▶ **What this task involves**:
Copy all the entries word for word, but omit the pictures.

▶ **Records to use**:
..........
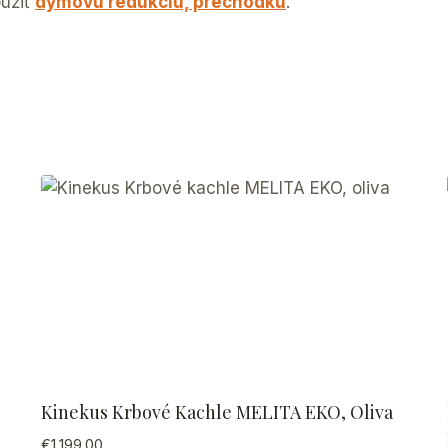
oužiť
dymovú redukciu, prechodku
.
Kinekus Krbové Kachle MELITA EKO, Oliva
€
1,199.00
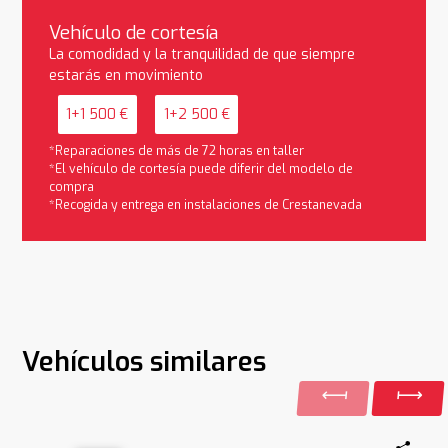
Vehículo de cortesía
La comodidad y la tranquilidad de que siempre
estarás en movimiento
1+1 500 €
1+2 500 €
*Reparaciones de más de 72 horas en taller
*El vehículo de cortesía puede diferir del modelo de
compra
*Recogida y entrega en instalaciones de Crestanevada
Vehículos similares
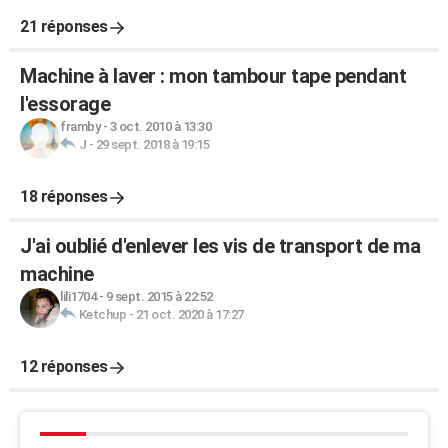
21 réponses
Machine à laver : mon tambour tape pendant
l'essorage
framby
-
3 oct. 2010 à 13:30
J
-
29 sept. 2018 à 19:15
18 réponses
J'ai oublié d'enlever les vis de transport de ma
machine
lili1704
-
9 sept. 2015 à 22:52
Ketchup
-
21 oct. 2020 à 17:27
12 réponses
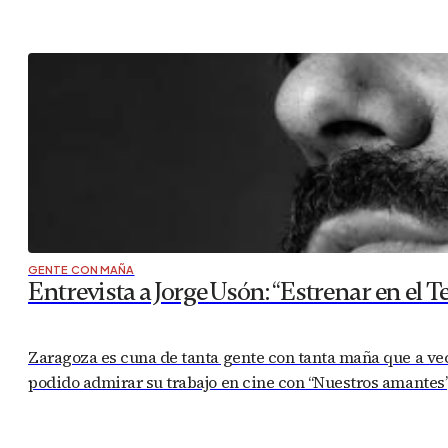
GENTE CON MAÑA
Entrevista a Jorge Usón: “Estrenar en el Te
Zaragoza es cuna de tanta gente con tanta maña que a ve
podido admirar su trabajo en cine con “Nuestros amantes”, 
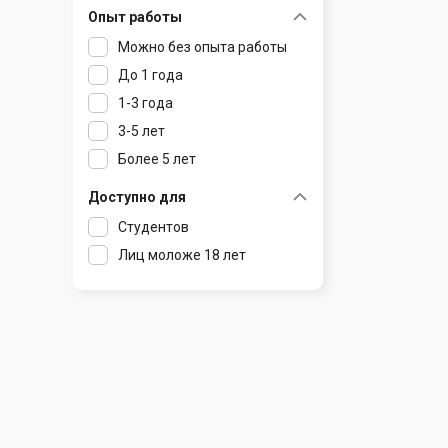
Опыт работы
Раков
Шклов
Можно без опыта работы
Ратомка
До 1 года
Самохваловичи
1-3 года
Сеница
3-5 лет
Слуцк
Более 5 лет
Смиловичи
Смолевичи
Доступно для
Солигорск
Студентов
Старые Дороги
Лиц моложе 18 лет
Столбцы
Тарасово
Узда
Фаниполь
Червень
Щомыслица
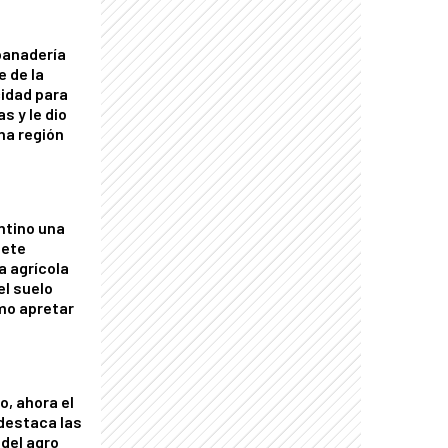
panadería
e de la
idad para
s y le dio
una región
ntino una
mete
a agrícola
el suelo
mo apretar
o, ahora el
 destaca las
del agro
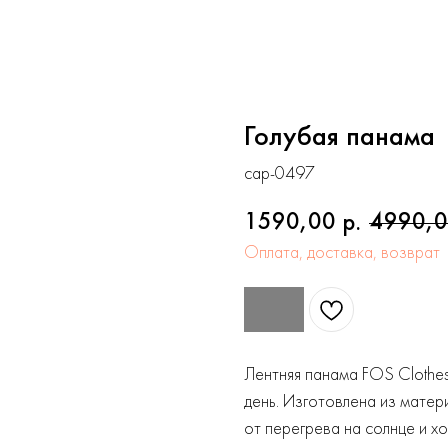
Голубая панама
cap-0497
1590,00
4990,
р.
Оплата, доставка, возврат
Лентняя панама FOS Clothes
день. Изготовлена из матер
от перегрева на солнце и х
..........
▶ **The completed task**:
oužiť
dymovú redukciu, prechodku
.
Kinekus Krbové Kachle MELITA EKO, Oliva
€
1,199.00
Vehículo de cortesía
La comodidad y la tranquilidad de que siempre
estarás en movimiento
1+1 500 €
1+2 500 €
*Reparaciones de más de 72 horas en taller
*El vehículo de cortesía puede diferir del modelo de
compra
*Recogida y entrega en instalaciones de Crestanevada
Vehículos similares
21 réponses
Machine à laver : mon tambour tape pendant
l'essorage
framby
-
3 oct. 2010 à 13:30
J
-
29 sept. 2018 à 19:15
18 réponses
J'ai oublié d'enlever les vis de transport de ma
machine
lili1704
-
9 sept. 2015 à 22:52
Ketchup
-
21 oct. 2020 à 17:27
12 réponses
GENTE CON MAÑA
Entrevista a Jorge Usón: “Estrenar en el Te
Zaragoza es cuna de tanta gente con tanta maña que a ve
podido admirar su trabajo en cine con “Nuestros amantes”, 
Опыт работы
Раков
Шклов
Можно без опыта работы
Ратомка
До 1 года
Самохваловичи
1-3 года
Сеница
3-5 лет
Слуцк
Более 5 лет
Смиловичи
Смолевичи
Доступно для
Солигорск
Студентов
Старые Дороги
Лиц моложе 18 лет
Столбцы
Тарасово
Узда
Фаниполь
Червень
Щомыслица
panadería
e de la
idad para
s y le dio
una región
ntino una
mete
a agrícola
el suelo
mo apretar
o, ahora el
 destaca las
del agro
Голубая панама
cap-0497
1590,00
4990,
р.
Оплата, доставка, возврат
Лентняя панама FOS Clothes
день. Изготовлена из матер
от перегрева на солнце и х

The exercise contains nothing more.